スキルゲ

チョーカー

あの日のよる3

 回復方法がない。
 僕は例のスライムを思い出していた。
 複数の触手からムチのような攻撃。あれを喰らったら死ぬんじゃないの?

 「えっと、あのスライムってレベル1だよね?あの時点で勝てる気がしないんだけど」
 「レベル1でもモンスターだからなぁ。そりゃ強いわな。ただ、勝てるように攻略法はあるんやで」
 「攻略法!?それを詳しく。詳しく。

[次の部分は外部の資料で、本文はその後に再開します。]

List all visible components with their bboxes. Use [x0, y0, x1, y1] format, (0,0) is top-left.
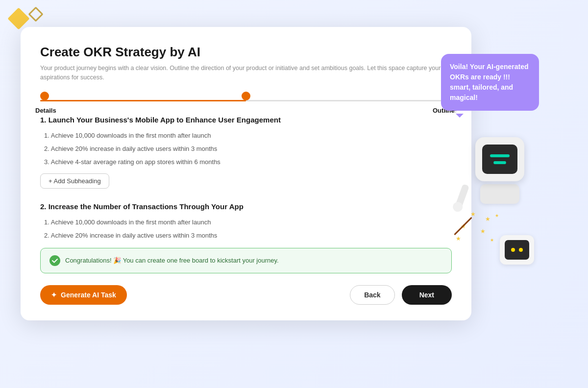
wand-stick: [454, 217, 472, 235]
robot-head: [475, 137, 524, 181]
nav-buttons: Back Next: [350, 285, 452, 305]
speech-bubble-text: Voila! Your AI-generated OKRs are ready …: [450, 63, 529, 101]
progress-line-fill: [40, 100, 246, 101]
objective-1-kr-2: 2. Achieve 20% increase in daily active …: [40, 145, 452, 152]
robot-mouth: [493, 161, 506, 164]
generate-ai-label: Generate AI Task: [61, 291, 116, 299]
robot-arm: [455, 184, 469, 209]
star-6: ★: [490, 238, 494, 242]
speech-bubble: Voila! Your AI-generated OKRs are ready …: [441, 54, 539, 111]
star-5: ★: [456, 235, 461, 242]
congrats-banner: Congratulations! 🎉 You can create one fr…: [40, 248, 452, 273]
generate-ai-button[interactable]: ✦ Generate AI Task: [40, 285, 127, 305]
objective-2-title: 2. Increase the Number of Transactions T…: [40, 202, 452, 211]
magic-stars: ★ ★ ★ ★ ★ ★ ★: [451, 211, 500, 250]
main-card: Create OKR Strategy by AI Your product j…: [21, 27, 471, 320]
progress-bar: Details Outline Done: [40, 96, 452, 116]
objective-1-title: 1. Launch Your Business's Mobile App to …: [40, 116, 452, 124]
robot-small-head: [500, 235, 534, 265]
footer-actions: ✦ Generate AI Task Back Next: [40, 285, 452, 305]
objectives-area: 1. Launch Your Business's Mobile App to …: [40, 116, 452, 239]
page-subtitle: Your product journey begins with a clear…: [40, 64, 442, 82]
objective-1: 1. Launch Your Business's Mobile App to …: [40, 116, 452, 198]
progress-labels: Details Outline Done: [40, 107, 452, 114]
congrats-check-icon: [49, 255, 60, 266]
deco-diamond-2: [28, 6, 43, 22]
mascot-area: Voila! Your AI-generated OKRs are ready …: [456, 29, 588, 363]
sparkle-icon: ✦: [51, 291, 57, 299]
page-title: Create OKR Strategy by AI: [40, 45, 452, 60]
objective-2: 2. Increase the Number of Transactions T…: [40, 202, 452, 239]
robot-screen: [482, 145, 517, 174]
robot-small: [500, 235, 539, 265]
step-label-details: Details: [35, 107, 56, 114]
robot-small-face: [505, 240, 529, 260]
add-subheading-button[interactable]: + Add Subheading: [40, 173, 109, 189]
star-7: ★: [495, 213, 499, 218]
robot-torso: [480, 184, 519, 204]
step-dot-outline: [242, 92, 250, 100]
next-button[interactable]: Next: [402, 285, 452, 305]
star-1: ★: [470, 211, 476, 218]
objective-1-kr-3: 3. Achieve 4-star average rating on app …: [40, 158, 452, 166]
robot-small-eye-left: [511, 248, 515, 252]
robot-main: [466, 137, 534, 216]
step-dot-details: [40, 92, 49, 100]
star-4: ★: [480, 228, 486, 235]
congrats-text: Congratulations! 🎉 You can create one fr…: [65, 257, 279, 264]
star-2: ★: [485, 216, 490, 222]
robot-small-eye-right: [519, 248, 523, 252]
back-button[interactable]: Back: [350, 285, 394, 305]
deco-diamond-1: [7, 7, 29, 29]
objective-1-kr-1: 1. Achieve 10,000 downloads in the first…: [40, 132, 452, 139]
robot-eye: [490, 154, 510, 157]
objective-2-kr-1: 1. Achieve 10,000 downloads in the first…: [40, 218, 452, 226]
robot-small-eyes: [511, 248, 523, 252]
objective-2-kr-2: 2. Achieve 20% increase in daily active …: [40, 232, 452, 239]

」
 「いや、単純に攻撃パターンがあるから、慣れれば余裕で勝てるで?」
 「慣れる前に死ぬ!」

 こっちは必死なんだが、笑いのツボにハマったらしく、晴人は笑い転げてた。
 殴ってやろうか・・・・・・。

 「心配せんでも、攻撃で狙ってくる場所もパターン化されとるんやで。戦う前に鉄板でも仕込んでたら死ぬことはないわ。腐ってもレベル1ってことやな」

 その言葉でようやく安堵のの胸をなでおろす。腐ってもの使い方に突っ込むのはやめといてあげよう。

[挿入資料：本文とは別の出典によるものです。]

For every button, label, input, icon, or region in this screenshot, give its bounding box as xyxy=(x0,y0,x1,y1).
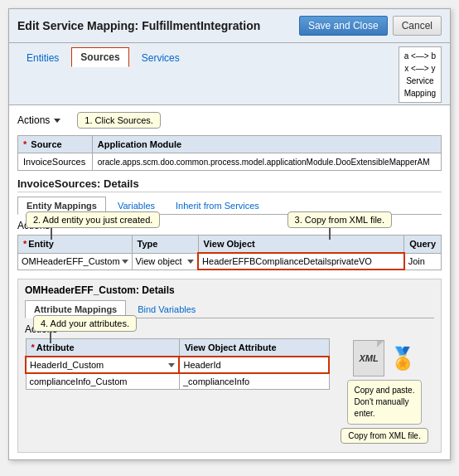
legend-box: a <—> b x <—> y ServiceMapping xyxy=(399,46,442,103)
xml-tip-area: XML 🏅 Copy and paste. Don't manually ent… xyxy=(335,323,434,444)
tab-entities[interactable]: Entities xyxy=(17,48,68,67)
viewobj-attr-value-2: _complianceInfo xyxy=(179,373,329,390)
attr-actions-area: Actions 4. Add your attributes. xyxy=(25,323,434,444)
viewobj-value-cell[interactable]: HeaderEFFBComplianceDetailsprivateVO xyxy=(198,253,404,270)
main-tabs: Entities Sources Services xyxy=(17,46,399,66)
step4-callout-wrapper: 4. Add your attributes. xyxy=(33,315,137,343)
entity-value-cell: OMHeaderEFF_Custom xyxy=(18,253,133,270)
header-buttons: Save and Close Cancel xyxy=(299,16,442,36)
app-module-value: oracle.apps.scm.doo.common.process.model… xyxy=(92,153,441,171)
source-row: InvoiceSources oracle.apps.scm.doo.commo… xyxy=(18,153,442,171)
actions-row: Actions 1. Click Sources. xyxy=(17,112,442,129)
type-select[interactable]: View object xyxy=(136,256,195,266)
source-table: * Source Application Module InvoiceSourc… xyxy=(17,135,442,171)
query-col-header: Query xyxy=(404,236,442,254)
attr-table: *Attribute View Object Attribute Head xyxy=(25,338,330,390)
fold-icon xyxy=(377,341,384,347)
attr-value-1[interactable]: HeaderId_Custom xyxy=(26,357,179,373)
custom-details-heading: OMHeaderEFF_Custom: Details xyxy=(25,284,434,296)
inner-tab-bind-vars[interactable]: Bind Variables xyxy=(128,300,205,318)
step4-callout: 4. Add your attributes. xyxy=(33,315,137,332)
viewobj-attr-col-header: View Object Attribute xyxy=(179,339,329,357)
attr-left-area: Actions 4. Add your attributes. xyxy=(25,323,330,390)
attr1-select-wrapper: HeaderId_Custom xyxy=(30,360,175,370)
entity-table-wrapper: *Entity Type View Object Query OMHeaderE… xyxy=(17,235,442,270)
xml-document-icon: XML xyxy=(353,340,384,376)
page-title: Edit Service Mapping: FulfillmentIntegra… xyxy=(17,19,260,32)
app-module-header: Application Module xyxy=(92,136,441,153)
entity-table: *Entity Type View Object Query OMHeaderE… xyxy=(17,235,442,270)
legend-line2: x <—> y xyxy=(404,62,436,75)
copy-tip-box: Copy and paste. Don't manually enter. xyxy=(347,380,423,425)
query-value-cell: Join xyxy=(404,253,442,270)
details-heading: InvoiceSources: Details xyxy=(17,177,442,192)
step2-callout: 2. Add entity you just created. xyxy=(26,211,160,228)
step3-callout-wrapper: 3. Copy from XML file. xyxy=(287,211,392,240)
type-value-cell: View object xyxy=(132,253,198,270)
attr-row-2: complianceInfo_Custom _complianceInfo xyxy=(26,373,329,390)
copy-tip-line1: Copy and paste. xyxy=(355,385,415,396)
step2-callout-wrapper: 2. Add entity you just created. xyxy=(26,211,160,240)
type-select-arrow-icon[interactable] xyxy=(187,260,194,264)
entity-data-row: OMHeaderEFF_Custom View object HeaderEF xyxy=(18,253,442,270)
save-close-button[interactable]: Save and Close xyxy=(299,16,388,36)
entity-select[interactable]: OMHeaderEFF_Custom xyxy=(22,256,128,266)
actions-label: Actions xyxy=(17,114,50,126)
step3-arrow-line xyxy=(329,228,331,240)
xml-icon-award-row: XML 🏅 xyxy=(353,340,416,376)
custom-details-section: OMHeaderEFF_Custom: Details Attribute Ma… xyxy=(17,279,442,453)
step2-arrow-line xyxy=(51,228,52,240)
body-wrapper: Actions 1. Click Sources. * Source Appli… xyxy=(9,105,450,459)
viewobj-attr-value-1: HeaderId xyxy=(179,357,329,373)
attr-value-2: complianceInfo_Custom xyxy=(26,373,179,390)
legend-label: ServiceMapping xyxy=(404,75,436,100)
step1-callout: 1. Click Sources. xyxy=(77,112,161,129)
entity-select-arrow-icon[interactable] xyxy=(122,260,128,264)
tab-services[interactable]: Services xyxy=(133,48,189,67)
tab-sources[interactable]: Sources xyxy=(71,47,128,67)
attr-row-1: HeaderId_Custom HeaderId xyxy=(26,357,329,373)
legend-line1: a <—> b xyxy=(404,50,436,62)
step3-callout: 3. Copy from XML file. xyxy=(287,211,392,228)
step4-arrow-line xyxy=(50,332,51,343)
copy-tip-line2: Don't manually xyxy=(355,396,415,408)
attr1-select-arrow-icon[interactable] xyxy=(168,363,175,367)
copy-from-xml-callout: Copy from XML file. xyxy=(341,428,428,444)
source-header: * Source xyxy=(18,136,93,153)
award-medal-icon: 🏅 xyxy=(389,346,416,372)
main-container: Edit Service Mapping: FulfillmentIntegra… xyxy=(8,8,451,460)
copy-tip-line3: enter. xyxy=(355,408,415,420)
page-header: Edit Service Mapping: FulfillmentIntegra… xyxy=(9,9,450,43)
attr-table-wrapper: 4. Add your attributes. *Attribute View … xyxy=(25,338,330,390)
required-star: * xyxy=(23,139,27,149)
cancel-button[interactable]: Cancel xyxy=(393,16,442,36)
actions-dropdown[interactable] xyxy=(51,119,60,123)
source-name: InvoiceSources xyxy=(18,153,93,171)
dropdown-arrow-icon xyxy=(54,119,60,123)
inner-tab-inherit[interactable]: Inherit from Services xyxy=(167,197,268,215)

 「でも、スライム以外のモンスターもいるんでしょ?回復がなくても本当に大丈夫なの?」
 「危険だからと言ってもどうしょうもないやん。最初に言ったけど、これから生き続けていくには強くなるしか方法がない。人間やって原始時代は武器と知恵で猛獣を逆に食らってきたんや。俺らにも同じ事ができんことはない」
 「そういうものかな?」
 「そういうもんや。それに街中でいきなり強いモンスターに襲われる事なんて、まずないから安心せいや」
 「え?なんで?」

 最初の街の周辺のモンスターは弱いってゲームにはよくある話だけど、この世界でも同じなのかな?
 と考えていたが違うみたいだった。

 「単純に強いモンスターは簡単に討伐されるからや」
 「強いのに?なんで簡単に討伐されるんだ?」
 「シャレにならんレベルのモンスターでも数の暴力にはかなわへんよ。ヤバイレベルのモンスターが現れたら、とんでもない数の集団で排除しようとする。いわゆる決死隊って奴やね」
 「ん?いや、アレ?僕らみたいにモンスターと戦ってる人ってそんなにいるの?」
 「正確な人数はわからんが、コミュニティみたいなもんは、あちらこちらで見てきたで」

 なるほど、僕らみたいな人はたくさんいるのか。その事実は僕を勇気づけた。

 「ところでケンジン」
 「お前は、ケンジン言うな」

 昨日、会ったばかりなのにあだ名は早いよ。と言うか、ゆうだけが使ってるあだ名だし。

 「今日は、この後どうする?」

 ん?どういう意味だろ? 
 時計を見ると、思ってた以上の時間が経過していた。

 「この後って?普通に帰るつもりだけど?」
 「ほう、勇気があられるようで」

 ??? なにが言いたいのよくわからない。

 「今日、普通に家に帰ってモンスターに襲われたらどうすんの?」
 「!? 全く、考えてなかった!」
 「晩飯と夜食代だけくれたらボディガードを受けてもいいで。2000円やけど」

 ぬぐぐぐ 僕は仕方なく財布の中身を確認した。